BEGIN Input data
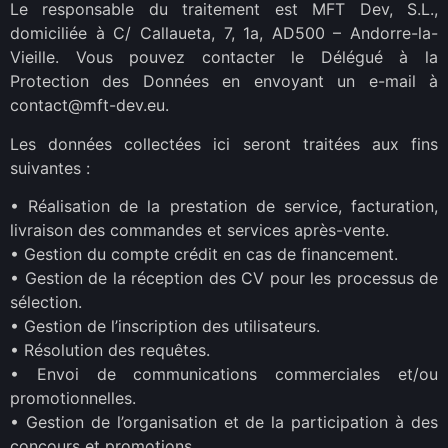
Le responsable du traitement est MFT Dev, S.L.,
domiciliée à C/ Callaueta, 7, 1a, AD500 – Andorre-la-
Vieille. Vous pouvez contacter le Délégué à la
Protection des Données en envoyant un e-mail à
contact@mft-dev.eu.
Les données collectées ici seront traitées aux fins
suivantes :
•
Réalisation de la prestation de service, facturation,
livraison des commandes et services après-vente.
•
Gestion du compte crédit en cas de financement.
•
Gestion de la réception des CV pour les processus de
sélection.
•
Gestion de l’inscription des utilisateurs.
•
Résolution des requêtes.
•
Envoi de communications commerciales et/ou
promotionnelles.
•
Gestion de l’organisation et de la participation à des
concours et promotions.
END Input data
BEGIN Input data
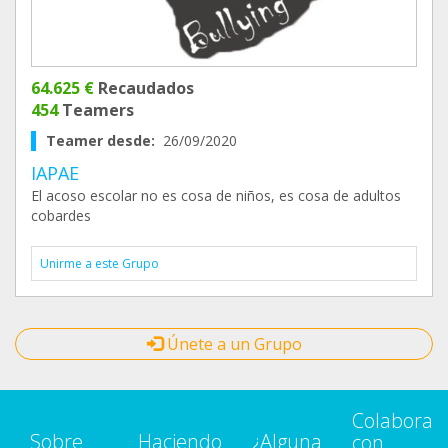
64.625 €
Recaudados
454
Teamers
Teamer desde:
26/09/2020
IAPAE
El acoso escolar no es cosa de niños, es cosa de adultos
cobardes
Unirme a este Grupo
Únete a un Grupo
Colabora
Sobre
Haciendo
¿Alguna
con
END Input data
# [Required action]
Given the entries above, say how many lines include the word "Gestion", and write nothing besides the number.

# [Response box]
4